Saturday, October 3, 2020

REVIEW: Enola Holmes (live action movie)

Enola Holmes is a historical mystery movie based on Nancy Springer's Middle Grade book The Case of the Missing Marquess, the first in Springer's Enola Holmes series. The movie is a Netflix Original.

Review:

When Enola Holmes was very young, her father died and her brothers, Mycroft and Sherlock, went off to live their own lives, leaving her and her mother alone together. Enola's mother had very unique ideas about how to raise a young girl, and so instead of having a governess and learning how to be a proper young lady, Enola instead read every book in the family library, learned to fight, and solved cryptograms and word jumbles.

And then, on the morning of her sixteenth birthday, Enola's mother vanishes. She clearly left of her own free will, and Enola is distraught - she had thought she and her mother were happy together, so why did her mother leave her behind? Mycroft and Holmes arrive in order to assess the situation and deal with her. Mycroft intends to send Enola to a finishing school and Holmes clearly intends to stand back and let him.
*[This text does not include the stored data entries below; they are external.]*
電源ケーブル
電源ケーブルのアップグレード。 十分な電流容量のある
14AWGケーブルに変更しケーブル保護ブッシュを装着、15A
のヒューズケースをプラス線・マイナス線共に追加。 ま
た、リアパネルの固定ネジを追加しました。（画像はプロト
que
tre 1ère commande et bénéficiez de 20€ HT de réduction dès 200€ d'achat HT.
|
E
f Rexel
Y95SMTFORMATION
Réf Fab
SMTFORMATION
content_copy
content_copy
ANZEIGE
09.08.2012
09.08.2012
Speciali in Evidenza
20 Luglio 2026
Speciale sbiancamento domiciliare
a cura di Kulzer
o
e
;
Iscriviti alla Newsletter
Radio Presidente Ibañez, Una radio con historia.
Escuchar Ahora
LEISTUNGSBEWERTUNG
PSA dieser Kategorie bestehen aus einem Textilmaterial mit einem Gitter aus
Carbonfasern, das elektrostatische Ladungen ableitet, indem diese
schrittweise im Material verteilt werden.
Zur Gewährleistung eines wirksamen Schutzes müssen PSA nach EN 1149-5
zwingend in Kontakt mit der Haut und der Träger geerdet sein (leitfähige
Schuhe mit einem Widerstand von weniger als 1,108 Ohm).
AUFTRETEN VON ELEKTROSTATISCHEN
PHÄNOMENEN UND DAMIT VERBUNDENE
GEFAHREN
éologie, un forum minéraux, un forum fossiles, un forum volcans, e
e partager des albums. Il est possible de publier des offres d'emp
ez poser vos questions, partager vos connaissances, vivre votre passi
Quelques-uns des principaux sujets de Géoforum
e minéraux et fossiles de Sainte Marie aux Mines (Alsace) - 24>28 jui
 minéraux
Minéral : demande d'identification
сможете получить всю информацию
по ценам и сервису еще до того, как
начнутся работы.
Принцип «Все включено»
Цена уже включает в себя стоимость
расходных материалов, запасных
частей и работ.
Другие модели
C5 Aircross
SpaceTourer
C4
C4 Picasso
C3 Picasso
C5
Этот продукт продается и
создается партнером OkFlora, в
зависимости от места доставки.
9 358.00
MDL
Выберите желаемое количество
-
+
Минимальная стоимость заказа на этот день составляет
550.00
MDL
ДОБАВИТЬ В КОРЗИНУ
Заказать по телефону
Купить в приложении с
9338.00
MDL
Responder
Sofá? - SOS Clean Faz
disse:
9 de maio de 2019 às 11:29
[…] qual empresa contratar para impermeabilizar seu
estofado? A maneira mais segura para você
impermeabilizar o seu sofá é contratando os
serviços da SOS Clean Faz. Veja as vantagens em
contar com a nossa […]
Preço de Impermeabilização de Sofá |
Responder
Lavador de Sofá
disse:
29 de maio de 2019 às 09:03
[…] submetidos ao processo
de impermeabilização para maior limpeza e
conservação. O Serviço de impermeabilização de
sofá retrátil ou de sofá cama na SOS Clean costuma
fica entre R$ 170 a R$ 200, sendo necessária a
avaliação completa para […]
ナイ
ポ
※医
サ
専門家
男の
In the nick of time, Enola discovers some messages her mother left for her and escapes to London, hoping to track her mother down herself. While doing this, she becomes embroiled in another mystery, that of the missing young Viscount Tewkesbury.

I haven't yet read the book this was based on, although I intend to do so. I've heard that it's fairly different from this movie, so there's a possibility that I might like it better.

The previews made this look like fun, with a smart and capable heroine who was possibly working with her older brother, Sherlock Holmes. Unfortunately, the movie didn't really work for me. The fourth wall breaking (Enola often stopped to talk to and wink at the audience) was off-putting, Enola didn't seem nearly as smart and capable as viewers were told she was, Mycroft was awful, and although Henry Cavill was charming and looked good, he was in no way believable as Sherlock Holmes.

Viewers were told that Enola was a smart girl who'd spent her entire life being prepared to be independent - to rely on her own brains, guts, and strength. However, when she was actually on her own her behavior and abilities proved disappointing. She told a random pretty boy she'd basically just met a good chunk of her life story, waved money around while in London and practically begged to be betrayed and lied to, and figured out most of the mystery of the missing Viscount Tewkesbury but missed the crucial last bit and almost ended up dead because of it. 

I appreciated that Enola wasn't instantly able to outfight a grown man who had actual experience killing people, but it would have been nice if she'd at least been as brilliant as she was supposed to be. Near the end, Lestrade poked at Sherlock for figuring out all the details about the missing Viscount Tewkesbury case after Enola and Tewkesbury had already made it to the police, like this was evidence that Enola was sharper than Sherlock. However, Sherlock managed to correctly deduce the entire thing, including the last crucial bit, without even spending much time with any of the people involved. Enola, meanwhile, was the thick of it and the villain basically had to walk up to her and tell her everything. From what I could tell, Enola's abilities seemed to be limited to swapping letters around in her head and occasionally having perfect recall of certain past events but not, apparently, all of the books she'd supposedly read.

I got confused at the "escape from the finishing school" bit (when and how did Enola get out of that chest without being noticed?), and it seemed like the mystery of Enola's missing mother just sort of petered out after Enola discovered what she was doing (her mother's plans were apparently never put into effect, and neither Enola nor Sherlock made a move to try to stop her in any case), overshadowed by the Viscount Tewkesbury stuff. At least the romance didn't quite go in the direction I expected.

Like I said, I still want to try the book. I wish this movie had been better, though.